What is one thing that would surprise people about farming?

“To be a successful farmer, you need a highly diverse skill set. On the farm, you do a daily application of math, science, biology, and chemistry. You also need an astute ability to manage a business. Operations have gotten so big, the numbers are bigger so the mistakes are bigger. You have to be careful at managing financials and looking at opportunities. It’s an all-encompassing job that uses every bit of education you get in school. I don’t know if there are other jobs like that that use the tools you gain throughout your education.”

What tech do you use today to look at the land/do business?

“Today, we use Advantage Acre. It’s helpful with soil testing and, drainage issues, water pooling. We also use ground-truthing and GIS data.”

What is the biggest issue facing farming today?

“Access to capital.”

What kinds of things do you think we should be doing to encourage more people to pursue a career in agriculture?

“Technology advances will help kids come back to agriculture. For those who don’t like digging in the dirt or running tractors, there are a lot of opportunities to come back to the business with technology.”

Why did you decide to join the CIBO Farmer Advisory Network?

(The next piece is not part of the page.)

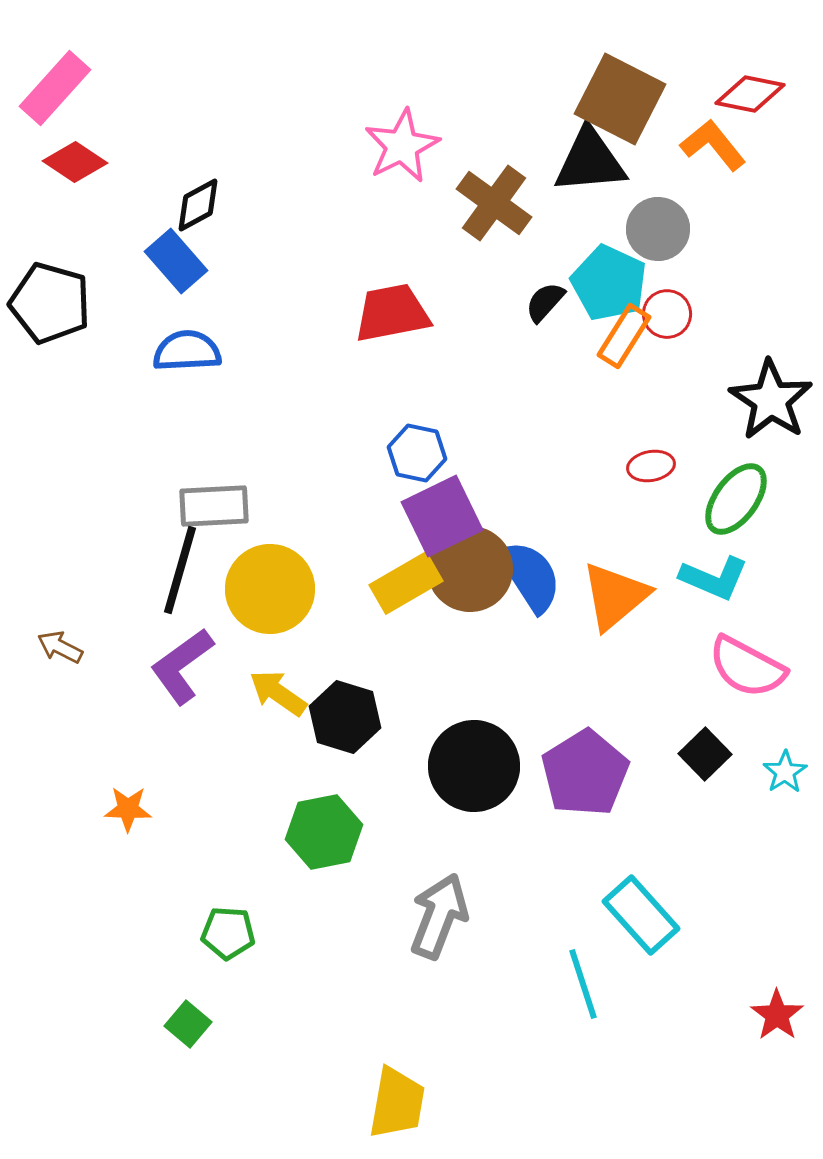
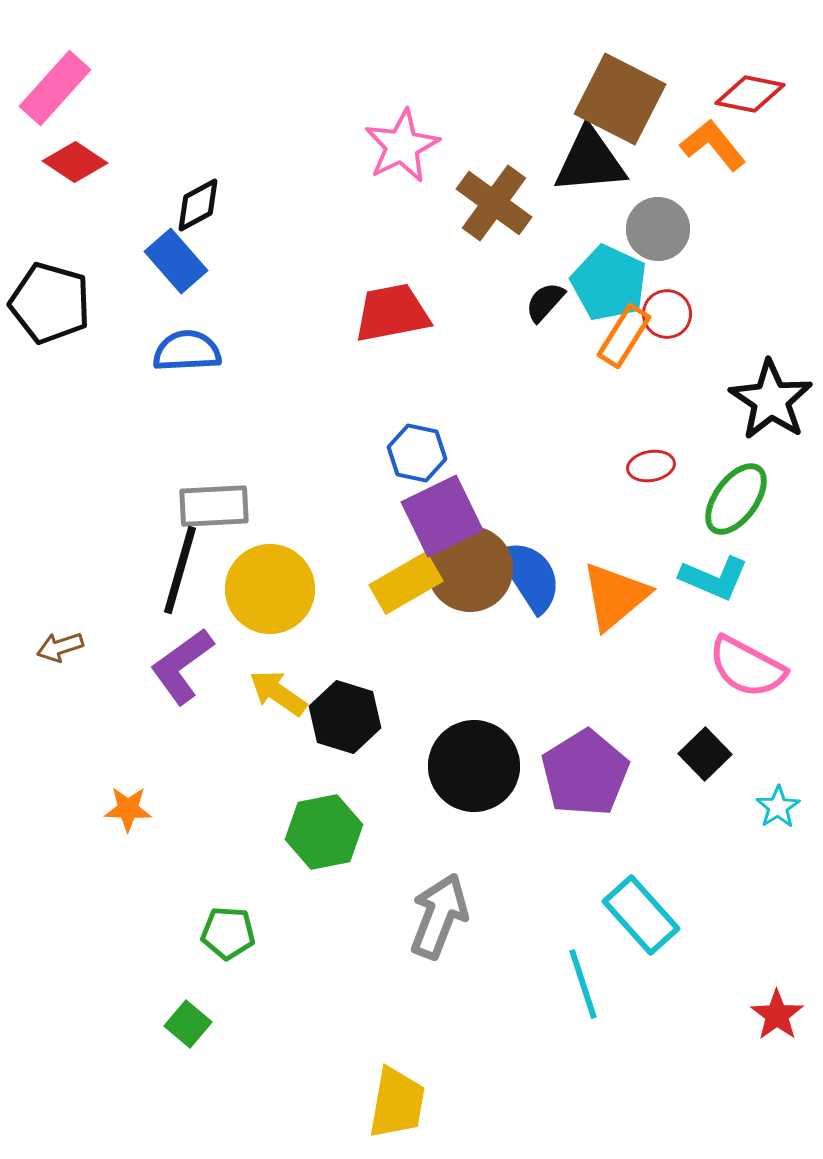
brown arrow at (60, 647): rotated 45 degrees counterclockwise
cyan star at (785, 772): moved 7 px left, 35 px down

“CIBO was out on my farm about a year ago and I found the tool useful and interesting. As it’s developed, I’m seeing that it now shows valid information that farmers, investors, and landowners can look at and pull to help them evaluate land. There are also a lot of good guys on the advisory network who I trust and admire. I value the opportunity to network and learn from this group.”

What are you hoping to get out of the board?

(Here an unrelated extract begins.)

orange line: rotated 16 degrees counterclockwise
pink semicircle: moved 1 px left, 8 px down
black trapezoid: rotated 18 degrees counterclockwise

“Learning and having people understand what we’re doing as an organic farm. Agriculture has a lot of facets that can fight between each other – for example, GMO v conventional or organic v conventional. Organic is not a holy grail but a production practice. We saw profitability in it and we’ve seen some cool things from a soil health and microbial standard.”

“I’m looking to share that organic farming is just a production practice where we chose to not use pesticides, synthetics, or fertilizers. We chose to use cow manure and chicken litter for nitrogen needs. The operation uses cover crops to help hold back weed banks and this year we’re using mustard to accomplish weed control along with it acting as a natural fumigant for bugs. After it grows, we shred it, plant beans and hope they’re cleaner. Our mustard is someone else’s pre plant chemical. We view it as a production practice rather than debating the way we do things with others. In the end, all of us are farmers.”

What type of feedback are you looking forward to contributing to the board?

“That we really operate no different than a conventional farm and have some of the same needs from a technology standpoint.  There’s a perceived divide between organic and conventional farming. I hope the board sees it’s a good opportunity and it’s a production practice no different from ridge-till, no-till, or strip-till. I also enjoy conversations with large groups of producers who can share information with each other.”

What do you hope CIBO can make better?

“I’m interested to see if CIBO can show a difference in land values based on production practices over time. I think it will be valuable to show what the soil health history is when you sell a piece of property in the future. When you buy a piece of property that hasn’t been productive, you need to bring it up to a baseline production level and it can be costly. The farm across the road that is 1k/acre more may cost you upfront if it has better base fertility and microbial activity but is cheaper in the long run.”